## Install Dependencies

In [1]:
!pip install accelerate==0.23.0 datasets evaluate transformers seqeval ipywidgets peft



In [2]:
import torch
device = "cuda:0" if torch.cuda.is_available() else "cpu"
if device != "cpu":
  torch.cuda.set_device(device)

In [3]:
from datasets import load_dataset
from transformers import (
    AutoModelForTokenClassification,
    AutoTokenizer,
    DataCollatorForTokenClassification,
    TrainingArguments,
    Trainer,
)
from peft import get_peft_config, PeftModel, PeftConfig, get_peft_model, LoraConfig, TaskType
import evaluate
import torch
import numpy as np

## Preprocess CONLL data input

In [4]:
# labels
label_names = ['O', 'B-MethodName', 'I-MethodName', 'B-HyperparameterName', 'I-HyperparameterName', 'B-HyperparameterValue', 'I-HyperparameterValue',
               'B-MetricName', 'I-MetricName', 'B-MetricValue', 'I-MetricValue', 'B-TaskName', 'I-TaskName', 'B-DatasetName', 'I-DatasetName']

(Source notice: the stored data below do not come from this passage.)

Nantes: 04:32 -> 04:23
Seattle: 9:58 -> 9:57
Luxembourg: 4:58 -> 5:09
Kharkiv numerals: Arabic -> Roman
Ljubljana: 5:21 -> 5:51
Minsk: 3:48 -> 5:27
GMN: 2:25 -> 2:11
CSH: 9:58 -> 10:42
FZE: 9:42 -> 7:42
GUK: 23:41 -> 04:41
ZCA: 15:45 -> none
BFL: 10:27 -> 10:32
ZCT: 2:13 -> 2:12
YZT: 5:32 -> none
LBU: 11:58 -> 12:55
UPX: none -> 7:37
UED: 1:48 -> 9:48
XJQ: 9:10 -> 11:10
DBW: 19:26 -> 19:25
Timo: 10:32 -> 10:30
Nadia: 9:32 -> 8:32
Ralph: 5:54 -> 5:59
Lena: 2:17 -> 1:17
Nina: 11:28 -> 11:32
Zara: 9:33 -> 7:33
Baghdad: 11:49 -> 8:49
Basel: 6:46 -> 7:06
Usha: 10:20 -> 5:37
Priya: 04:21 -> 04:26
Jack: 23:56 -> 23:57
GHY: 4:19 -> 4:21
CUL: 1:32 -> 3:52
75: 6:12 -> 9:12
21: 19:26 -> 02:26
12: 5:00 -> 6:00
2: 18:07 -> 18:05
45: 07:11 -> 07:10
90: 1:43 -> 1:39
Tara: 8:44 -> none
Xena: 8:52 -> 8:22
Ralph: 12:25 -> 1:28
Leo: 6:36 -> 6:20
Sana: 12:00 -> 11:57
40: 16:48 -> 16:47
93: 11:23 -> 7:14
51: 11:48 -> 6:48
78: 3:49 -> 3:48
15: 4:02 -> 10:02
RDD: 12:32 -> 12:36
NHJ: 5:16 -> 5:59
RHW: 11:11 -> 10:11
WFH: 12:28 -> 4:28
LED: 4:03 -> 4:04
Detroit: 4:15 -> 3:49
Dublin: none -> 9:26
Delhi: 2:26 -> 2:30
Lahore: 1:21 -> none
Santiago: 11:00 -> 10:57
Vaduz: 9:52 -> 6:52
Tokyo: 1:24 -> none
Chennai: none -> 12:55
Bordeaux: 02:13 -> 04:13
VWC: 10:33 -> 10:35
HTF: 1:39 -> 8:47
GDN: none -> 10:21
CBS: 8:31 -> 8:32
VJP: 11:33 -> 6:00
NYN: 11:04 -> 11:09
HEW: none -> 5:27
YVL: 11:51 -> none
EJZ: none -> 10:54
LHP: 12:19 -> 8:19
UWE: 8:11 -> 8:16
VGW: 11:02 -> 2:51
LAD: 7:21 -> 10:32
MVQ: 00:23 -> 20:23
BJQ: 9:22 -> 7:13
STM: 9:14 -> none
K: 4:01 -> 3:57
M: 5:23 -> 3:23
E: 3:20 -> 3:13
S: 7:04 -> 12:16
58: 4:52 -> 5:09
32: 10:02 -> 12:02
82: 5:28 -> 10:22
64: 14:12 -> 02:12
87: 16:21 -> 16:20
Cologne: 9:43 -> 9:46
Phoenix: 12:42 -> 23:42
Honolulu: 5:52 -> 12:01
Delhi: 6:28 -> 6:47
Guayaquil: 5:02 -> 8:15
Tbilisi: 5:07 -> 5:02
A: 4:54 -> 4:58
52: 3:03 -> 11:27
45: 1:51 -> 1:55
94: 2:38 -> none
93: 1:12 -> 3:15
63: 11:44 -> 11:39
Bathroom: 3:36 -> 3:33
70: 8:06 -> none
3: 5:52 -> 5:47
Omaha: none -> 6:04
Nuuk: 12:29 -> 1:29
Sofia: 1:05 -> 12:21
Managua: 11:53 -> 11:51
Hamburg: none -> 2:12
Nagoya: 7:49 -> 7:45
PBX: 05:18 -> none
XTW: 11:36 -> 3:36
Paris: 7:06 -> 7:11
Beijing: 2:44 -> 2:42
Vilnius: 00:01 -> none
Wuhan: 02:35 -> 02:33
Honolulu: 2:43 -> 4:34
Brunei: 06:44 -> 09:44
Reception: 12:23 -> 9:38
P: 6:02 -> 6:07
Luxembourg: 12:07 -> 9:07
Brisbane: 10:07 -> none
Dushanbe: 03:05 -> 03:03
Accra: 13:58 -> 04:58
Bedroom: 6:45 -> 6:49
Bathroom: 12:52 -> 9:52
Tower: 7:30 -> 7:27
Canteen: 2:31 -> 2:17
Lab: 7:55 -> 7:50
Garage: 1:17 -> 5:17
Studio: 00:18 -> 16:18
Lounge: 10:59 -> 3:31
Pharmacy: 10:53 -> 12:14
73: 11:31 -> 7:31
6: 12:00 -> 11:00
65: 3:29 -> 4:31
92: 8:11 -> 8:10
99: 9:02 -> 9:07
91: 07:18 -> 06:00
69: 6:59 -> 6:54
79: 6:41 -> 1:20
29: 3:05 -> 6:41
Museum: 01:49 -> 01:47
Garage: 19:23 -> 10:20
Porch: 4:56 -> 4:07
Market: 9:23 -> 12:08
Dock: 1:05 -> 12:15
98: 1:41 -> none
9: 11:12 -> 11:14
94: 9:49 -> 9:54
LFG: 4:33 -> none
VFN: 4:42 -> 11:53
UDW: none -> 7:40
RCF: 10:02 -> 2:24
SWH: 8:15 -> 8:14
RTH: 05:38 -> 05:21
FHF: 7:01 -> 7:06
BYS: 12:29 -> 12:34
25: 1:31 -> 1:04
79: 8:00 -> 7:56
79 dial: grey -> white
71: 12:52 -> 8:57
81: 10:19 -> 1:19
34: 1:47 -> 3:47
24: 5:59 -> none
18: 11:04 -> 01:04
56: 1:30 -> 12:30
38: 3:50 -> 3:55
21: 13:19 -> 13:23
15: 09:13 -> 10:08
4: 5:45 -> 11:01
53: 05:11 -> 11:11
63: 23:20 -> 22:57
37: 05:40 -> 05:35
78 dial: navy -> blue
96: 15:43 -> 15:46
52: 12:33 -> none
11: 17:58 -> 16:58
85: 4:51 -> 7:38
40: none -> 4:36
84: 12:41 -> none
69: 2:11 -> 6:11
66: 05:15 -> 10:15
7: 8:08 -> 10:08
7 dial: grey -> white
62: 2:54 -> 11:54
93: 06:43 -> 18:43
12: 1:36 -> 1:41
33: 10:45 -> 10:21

id2label = {i: label for i, label in enumerate(label_names)}
label2id = {v: k for k, v in id2label.items()}

from datasets import Dataset
import os
def generate_dataset(data_dir):
  dataset = []

  conll_files = os.listdir(data_dir)
  for filename in conll_files:
    if "conll" in filename:
      filename = os.path.join(data_dir, filename)
      dataset += parse_conll(filename, label2id)
  return dataset

def parse_conll(filename, label2id):
    with open(filename) as f:
      lines = f.readlines()
      lines_info_list = []
      line_info = {"tokens": [], "tags": []}
      for line in lines:
        if line == "\n":
          line_info["tags"] = [label2id[tag] for tag in line_info["tags"]]
          lines_info_list.append(line_info)
          line_info = {"tokens": [], "tags": []}
        else:
          if "DOCSTART" in line:
            continue
          try:
            token, _, _, tag = line.rstrip().split()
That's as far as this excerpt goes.